Antalya / Perge

Paul visited Antalya, one of Turkey's important historical and touristic sites, and Perge with Barnabus and others from Cyprus on his first missionary journey. The Antalya Evangelical Church is located in Antalya. Anyone interested in history or archaeology must visit the Antalya Archaeological Museum. It has impressive collections of arts and artifacts dating back five thousand years. Many of the statues found in excavations in the region are housed in this museum. The walk from the Agora to Nymphaeum, marking the entrance to the Acropolis, is a highlight.



Antioch was called "the cradle of Christianity" as a result of its longevity and the pivotal role it played in the emergence of both Hellenistic Judaism and early Christianity.
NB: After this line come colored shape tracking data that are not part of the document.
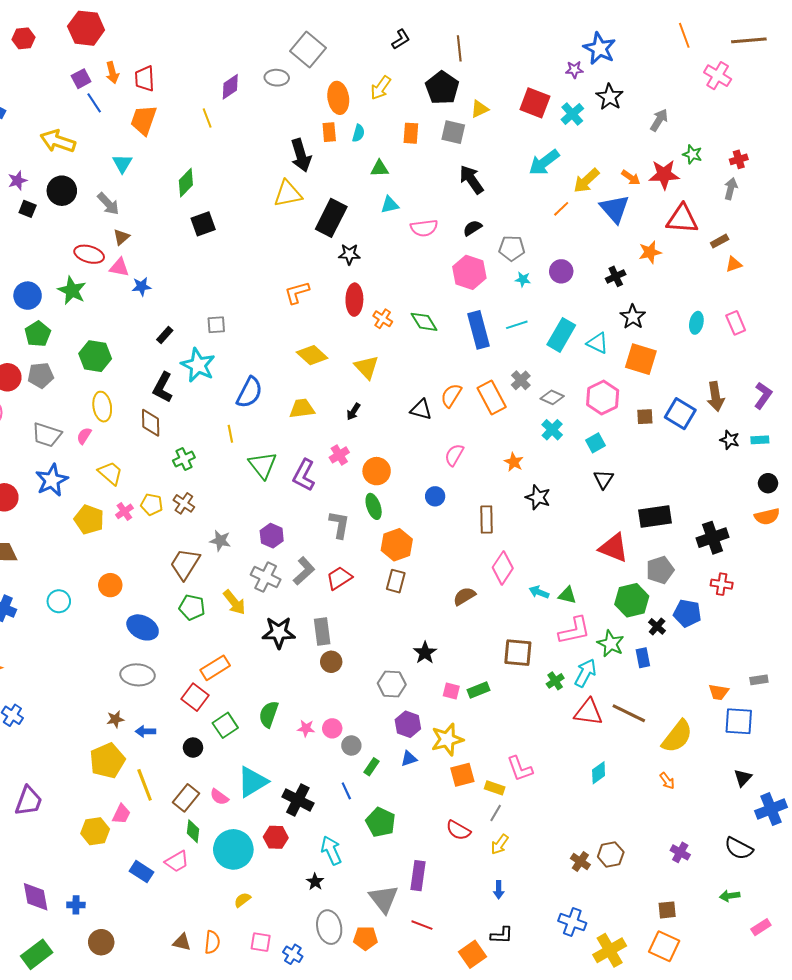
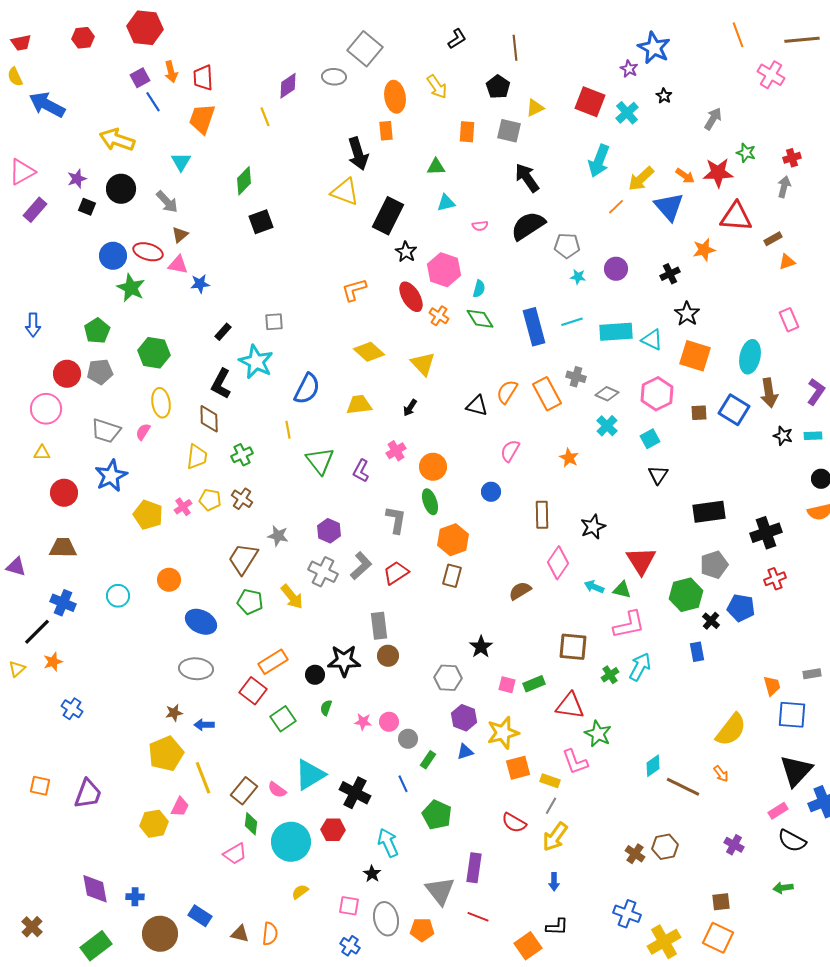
purple star: (574, 70) -> (629, 69), turned 30
yellow arrow: (381, 88) -> (437, 87), turned -70
black pentagon: (442, 88) -> (498, 87), size x0.7
black star: (610, 97) -> (664, 96), size x0.6
cyan semicircle: (358, 133) -> (479, 289), moved
cyan arrow: (544, 162) -> (599, 161), turned -32
yellow triangle: (288, 194) -> (345, 192), turned 32
pink semicircle: (424, 228) -> (480, 226), size x0.6
black semicircle: (472, 228) -> (528, 226), size x1.8
black star: (349, 254) -> (406, 252), turned 30
pink hexagon: (469, 272) -> (444, 270), moved
blue circle: (28, 296) -> (113, 256), moved
red ellipse: (354, 300) -> (411, 297), turned -32
cyan ellipse: (696, 323) -> (750, 357), moved, size x1.5
cyan rectangle: (561, 335) -> (616, 332), turned 56
gray cross: (521, 380) -> (576, 377), turned -30
yellow trapezoid: (110, 473) -> (197, 457), moved, turned 56
purple L-shape: (304, 475) -> (361, 471), size x0.7
black star: (538, 497) -> (593, 527), moved, turned 30
red triangle: (614, 548) -> (641, 561), moved, turned 36
red cross: (722, 584) -> (775, 579), turned -30
black star: (279, 633) -> (344, 661), moved
green star: (611, 644) -> (598, 734), moved
orange trapezoid: (719, 692) -> (772, 686), turned -115
red triangle: (588, 712) -> (570, 706), moved
brown line: (629, 713) -> (683, 787), moved
green semicircle: (269, 714) -> (326, 708), size x0.6
black circle: (193, 748) -> (315, 675), moved
black triangle: (743, 778) -> (796, 771), size x1.8
yellow arrow: (500, 844) -> (555, 837), size x1.4
blue rectangle: (142, 872) -> (200, 916), moved
pink rectangle: (761, 927) -> (778, 811), moved
brown circle: (101, 942) -> (160, 934), size x1.4
pink square: (261, 942) -> (349, 906), moved

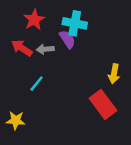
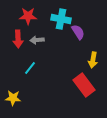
red star: (34, 20) -> (28, 16), turned 30
purple semicircle: (67, 39) -> (78, 32), moved
red arrow: (22, 48) -> (18, 39), turned -126

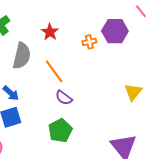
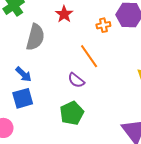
orange line: (54, 71) -> (89, 56), moved

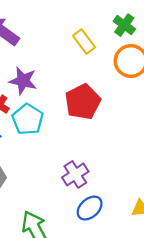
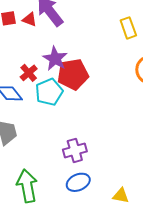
yellow rectangle: (84, 42) -> (128, 28), moved
red pentagon: (83, 102) -> (73, 74), moved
The New Testament asserts the name "Christian" first emerged in Antioch. It was here the early church accepted the first Gentiles. Antioch served as the base from which Peter, Paul and Barnabas started their missionary journeys. The Church of St. Peter (Grotto of St. Peter), a meeting place for the early Christian community, sits just outside of town. The Mosaic Museum contains the most extensive and impressive collection of art, mainly from Roman villas, in the Middle East.


Aphrodisias / Philadelphia

Aphrodisias is one of the oldest and most sacred sites in Turkey. Dedicated to the goddess of love, Aphrodite, it was the site of the magnificent Temple of Aphrodite, which later became a Christian basilica. The town was the home to one of the most important marble sculpture schools in the classical world and some very beautiful examples are visible in the museum. Ancient Philadelphia is home to one of the Seven Churches of Revelation. Other attractions are the Odeon, Theatre, Agora and Hadrian Bath.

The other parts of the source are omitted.